Evaluation Metrics for Test Set: 
Absolute Error:  16.791522963192403
MSE:  692.8097089454291
RMSE:  26.321278634318453


Findings:
    At one point, we compared the performance of two solvers for weight optimization. The 'adam" solver, porposed by Kingma, Iederik, and Ba, performed well. The "lbfgs' solver, which is better suited for small data sets seemed to take longer to converge which seems to indicate that the data set we are working with is considered a "large dataset." 
    We experimented with lowering the number of neurons and found that decreasing the number of neurons caused iteration count to increase. While increasing the number of neurons decreased iteraction count. When increasing neuron count, evaluation metrics improved slightly, and when decreasing neuron count, evaluation metrics worsened slightly. 

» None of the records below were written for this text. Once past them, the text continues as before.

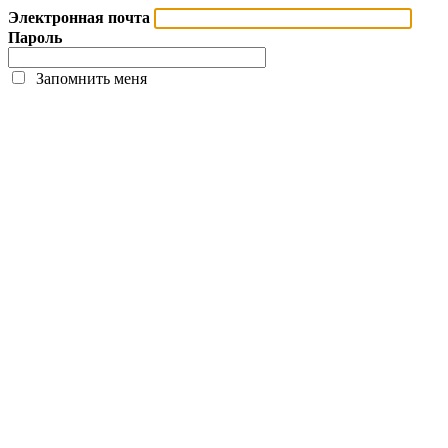
Электронная почта
Пароль
Запомнить меня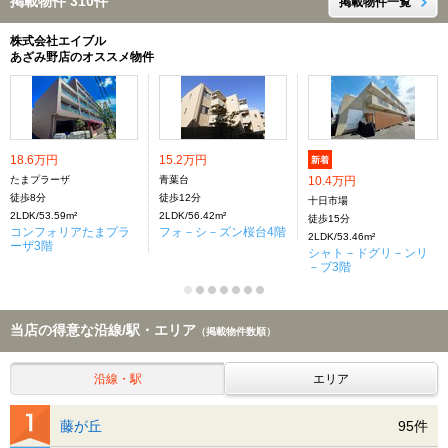
掲載物件 310件
掲載物件一覧
株式会社エイブル
あざみ野店のオススメ物件
18.6万円
15.2万円
新着
たまプラーザ
青葉台
10.4万円
徒歩8分
徒歩12分
十日市場
2LDK/53.59m²
2LDK/56.42m²
徒歩15分
コンフォリアたまプラ
フォ－シ－ズン桜台4階
2LDK/53.46m²
ーザ3階
シャト－ドグリ－ンリ
－ブ3階
当店の得意な沿線/駅・エリア
（掲載物件数順）
沿線・駅
エリア
藤が丘
95件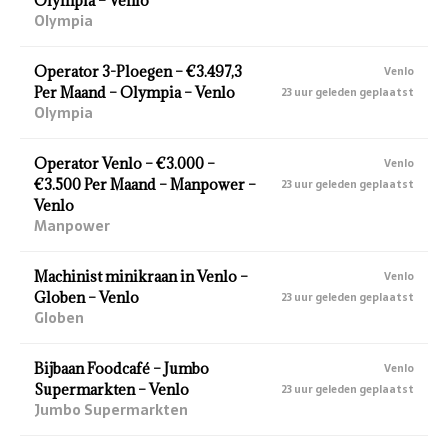
Olympia – Venlo
Olympia
Operator 3-Ploegen – €3.497,3
Venlo
Per Maand – Olympia – Venlo
23 uur geleden geplaatst
Olympia
Operator Venlo – €3.000 –
Venlo
€3.500 Per Maand – Manpower –
23 uur geleden geplaatst
Venlo
Manpower
Machinist minikraan in Venlo –
Venlo
Globen – Venlo
23 uur geleden geplaatst
Globen
Bijbaan Foodcafé – Jumbo
Venlo
Supermarkten – Venlo
23 uur geleden geplaatst
Jumbo Supermarkten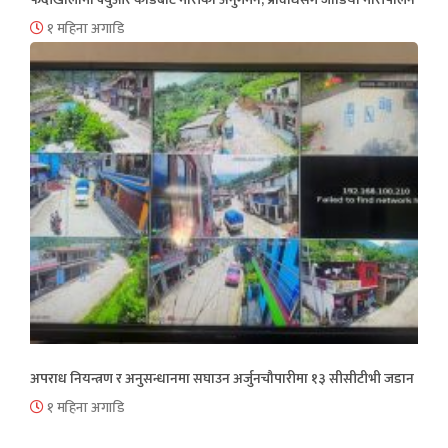
१ महिना अगाडि
अपराध नियन्त्रण र अनुसन्धानमा सघाउन अर्जुनचौपारीमा १३ सीसीटीभी जडान
१ महिना अगाडि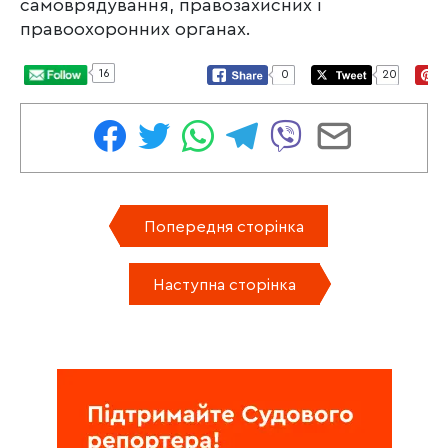
самоврядування, правозахисних і
правоохоронних органах.
16
0
20
Попередня сторінка
Наступна сторінка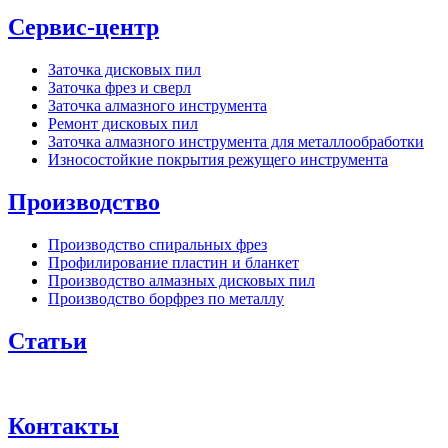
Сервис-центр
Заточка дисковых пил
Заточка фрез и сверл
Заточка алмазного инструмента
Ремонт дисковых пил
Заточка алмазного инструмента для металлообработки
Износостойкие покрытия режущего инструмента
Производство
Производство спиральных фрез
Профилирование пластин и бланкет
Производство алмазных дисковых пил
Производство борфрез по металлу
Статьи
Контакты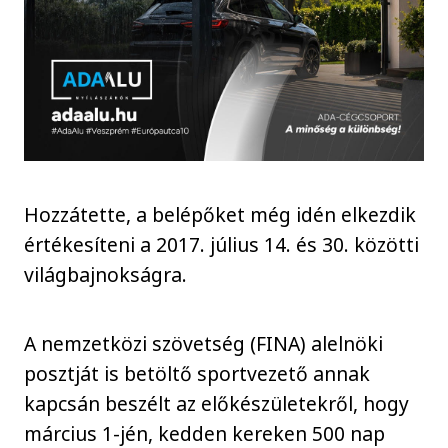
Hozzátette, a belépőket még idén elkezdik
értékesíteni a 2017. július 14. és 30. közötti
világbajnokságra.
A nemzetközi szövetség (FINA) alelnöki
posztját is betöltő sportvezető annak
kapcsán beszélt az előkészületekről, hogy
március 1-jén, kedden kereken 500 nap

    Changing the alpha and learning rate did not seem to have much of an impact, especially in comparison to altering the number of neurons. However, we did note that lowering the alpha and learning rate initialization seemed to increase iteration count dramatically. 
    Decreasing the number of hidden layers also appeared to lower the iteration count and slightly improve evaluation metrics (< 1 point). 
    Note that all these observations were consistent for both training and test sets. 
    In comparison to the 'relu' activation function, the 'identity' activation function converged extremely quickly, but had slightly worse evaluation metrics (higher error scores and lower R scores). 
    *Note that above examples do not necessarily reflect these findings, as we altered each parameter individually for a control regressor and noted the changes

Comparison to Assignment 2:
    Our best regressor utilized mostly default parameters, with the exception of an adaptive learning rate, and a high number of neurons and hidden layers. 
    Using our best performing results: in comparison to the OLS algorithm from assignment 2, we noted that our evaluation metrics improved significantly for the training set, and slightly for the test set. In particular, the R^2 score was slightly better, but the OLS algorithm had better error scores. 
    In comparison to Gradient Descent: Our Regressor had slightly higher errors for both the training and test set.